--- WHAT IS EXPECTED ---
Copy every entry word for word. Skip the pictures.

MATERIAL FOR THIS EXERCISE Start Marker

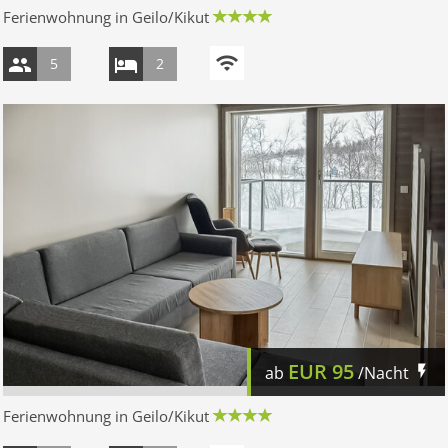
Ferienwohnung in Geilo/Kikut
5
2
EUR
95
ab
/Nacht
Ferienwohnung in Geilo/Kikut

MATERIAL FOR THIS EXERCISE End Marker

--- ANSWER TO THIS EXERCISE ---
Ferienwohnung in Geilo/Kikut
5
2
EUR
95
ab
/Nacht
Ferienwohnung in Geilo/Kikut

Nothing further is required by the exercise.